Jamboree-on-the-Air, or JOTA, is the largest Scouting event in the world. It is held annually the third full weekend in October. JOTA uses amateur radio to link Scouts and hams around the world, around the nation, and in your own community. This jamboree requires no travel, other than to a nearby amateur radio operators ham shack. Many times you can find the hams will come to you by setting up a station at your Scout camporee, at the park down the block, or perhaps at a ham shack already set up at your council’s camp.

Martin (KA5JUJ) shared how one creates a cantenna, a tin can waveguide for WiFi.

Baofeng handheld radios are popular in the amateur radio community as inexpensive, entry level HTs.  Future OCRA membership programs including learning more about repeater operations, programming a Baofeng, and overcoming “mic fright.”

OCRA Membership Meeting, August 13, 2018

Introductions:

Treasurer Report:  Dan (KR4UB)

Club balance was reported.

Dan created a new attendance sheet.  He also went through old club records to capture the date members joined.  There are many current members who helped establish the club in the early 1990s, when the club was called the Orange County Wireless Pioneers.  Steve Jackson (KZ1X) was the spark plug for establishing the club.  The first meeting was in the community room of OWASA.  Anyone with club records, please let Dan know. Dan will scan and add the content to the site, which will help preserve club records.

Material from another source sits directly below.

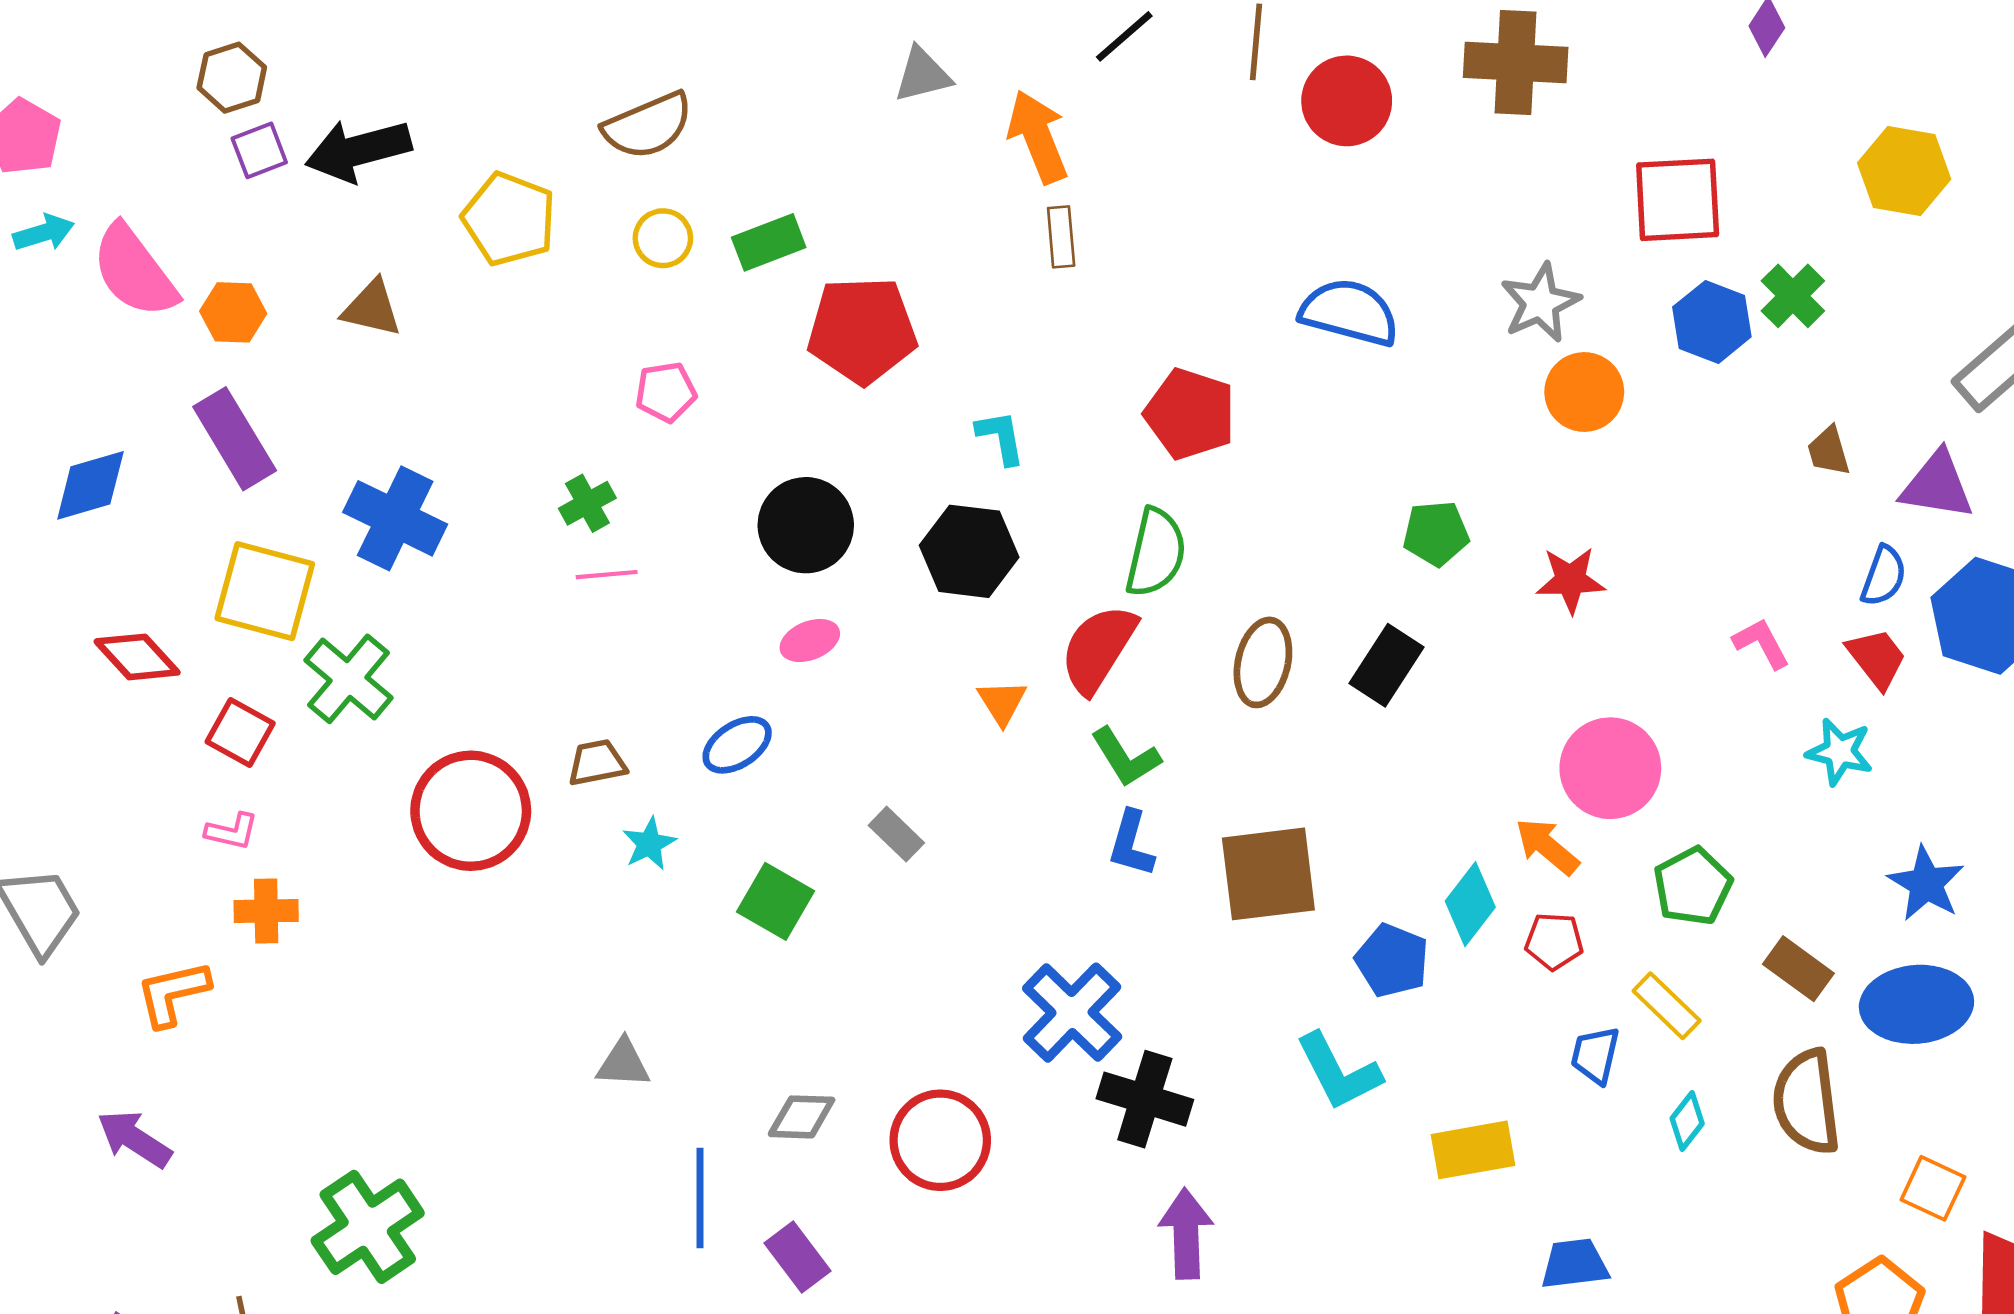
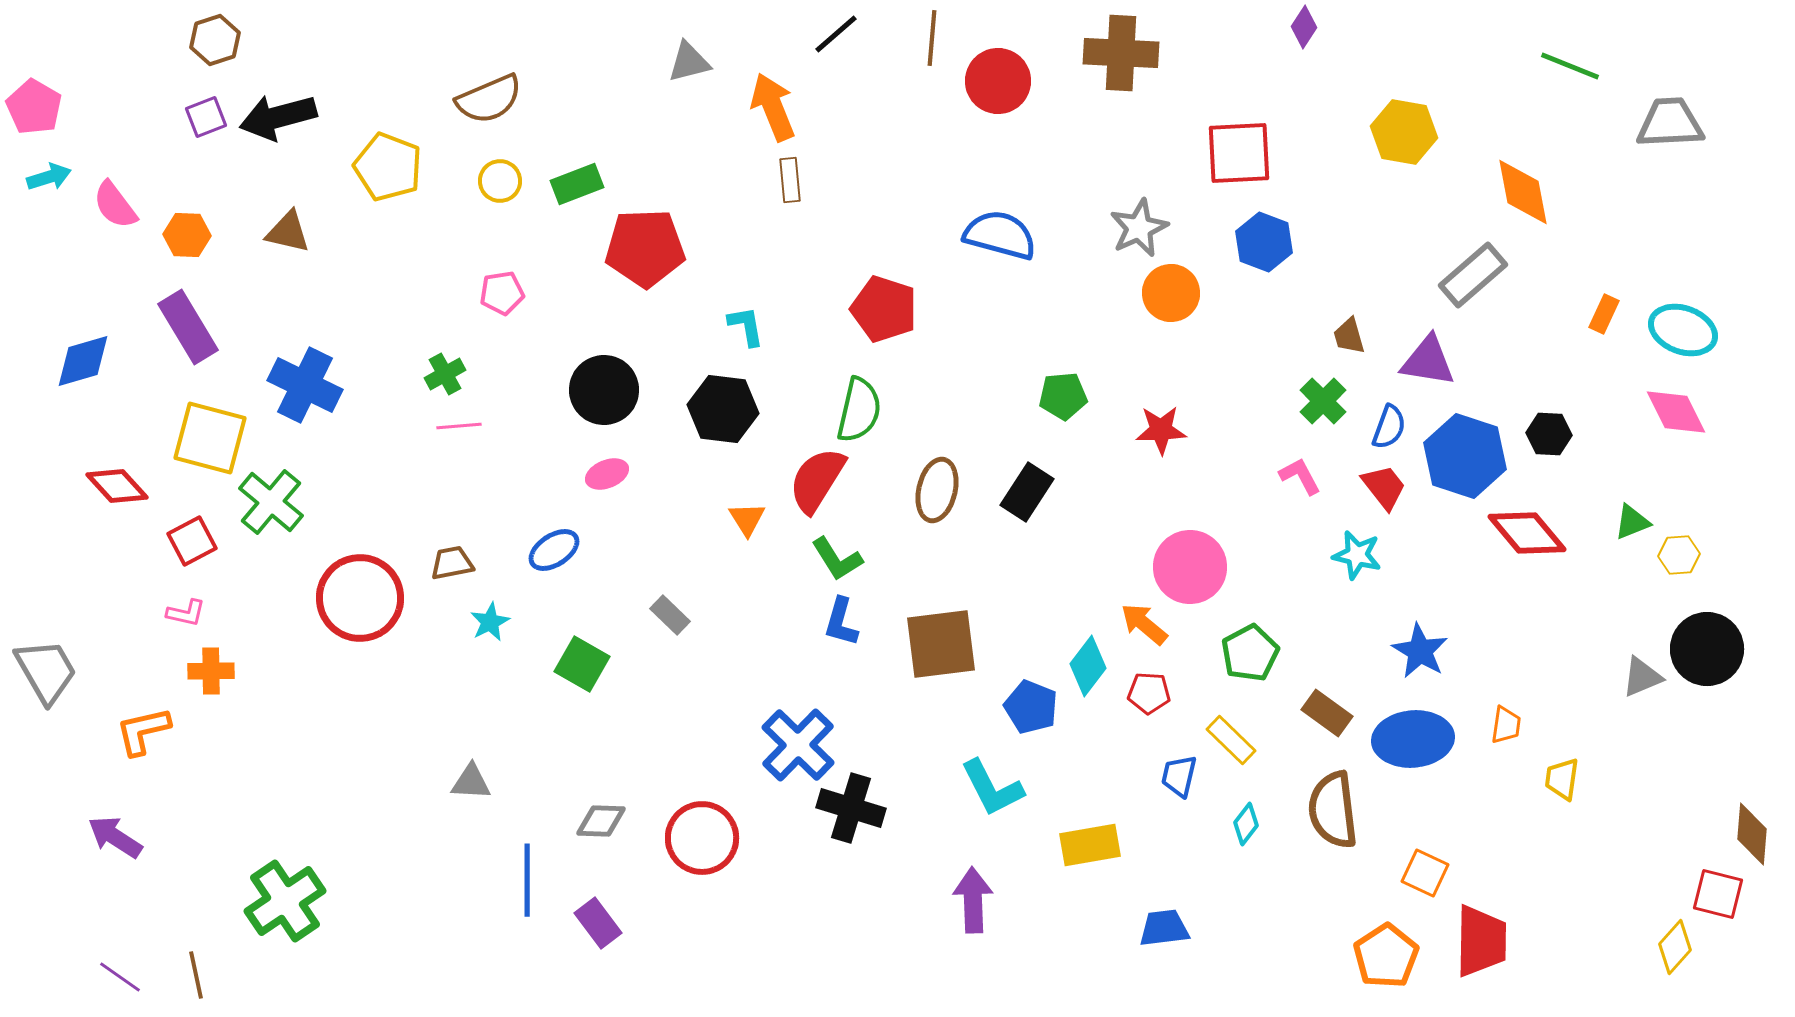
brown hexagon: (232, 78) -> (215, 40), moved
pink semicircle: (134, 271) -> (115, 205), size x0.7
green cross: (1793, 296) -> (1323, 401), moved
red square: (240, 733) -> (192, 541), turned 33
purple arrow: (1186, 1234) -> (973, 900), moved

Dan has a repeater still occupying space in his basement.  The current repeater market in Durham and Alamance is rather saturated.  However, as Chatham County is growing, so is the need for communication towers.  Nick (KA1HPM) mentioned that the county is planning to install several new towers for 2020.   There may be opportunities to relocate the repeater to a tower in Chatham County for amateur radio and CERT usage.

Field Day results:

While radio propagation was sketchy, we were able to accumulate 2000 more points this year over last.  Every station, minus 80 meters, was able to increase their score, with digital exceeding last year by over 1000 points.   This year’s numbers will change slightly as Dave (W4SAR) thoroughly combs the combined log to eliminate duplicate contacts, fix broken exchanges, and eliminate broken exchanges that cannot be made good:

For more detailed information on Field Day, we encourage you to read the July 2018 DFMA newsletter. https://www.dfma.org/TheLink/2018/Link1807web.pdf

Show and Tell

Steve (KZ1X) was cleaning out an old radio box and brought in a Micron SWR field strength meter, which may have been purchased as the old Radio Shack in University Mall.  The Micron measures the amount of signal transmitted by your antenna system, and a signal pattern can be plotted by taking readings around your antenna.  The meter covers 3 to 30 MHz and can handle up to 1KW.

He also brought alligator clips with magnifier glass used for splicing wire and adding connectors.

Dave (KW4XL) brought in several 3D printed products, including a raspberry pi hotspot case and working crescent wrench.

The next membership meeting is scheduled for Monday, September 10.  Hope to see you there!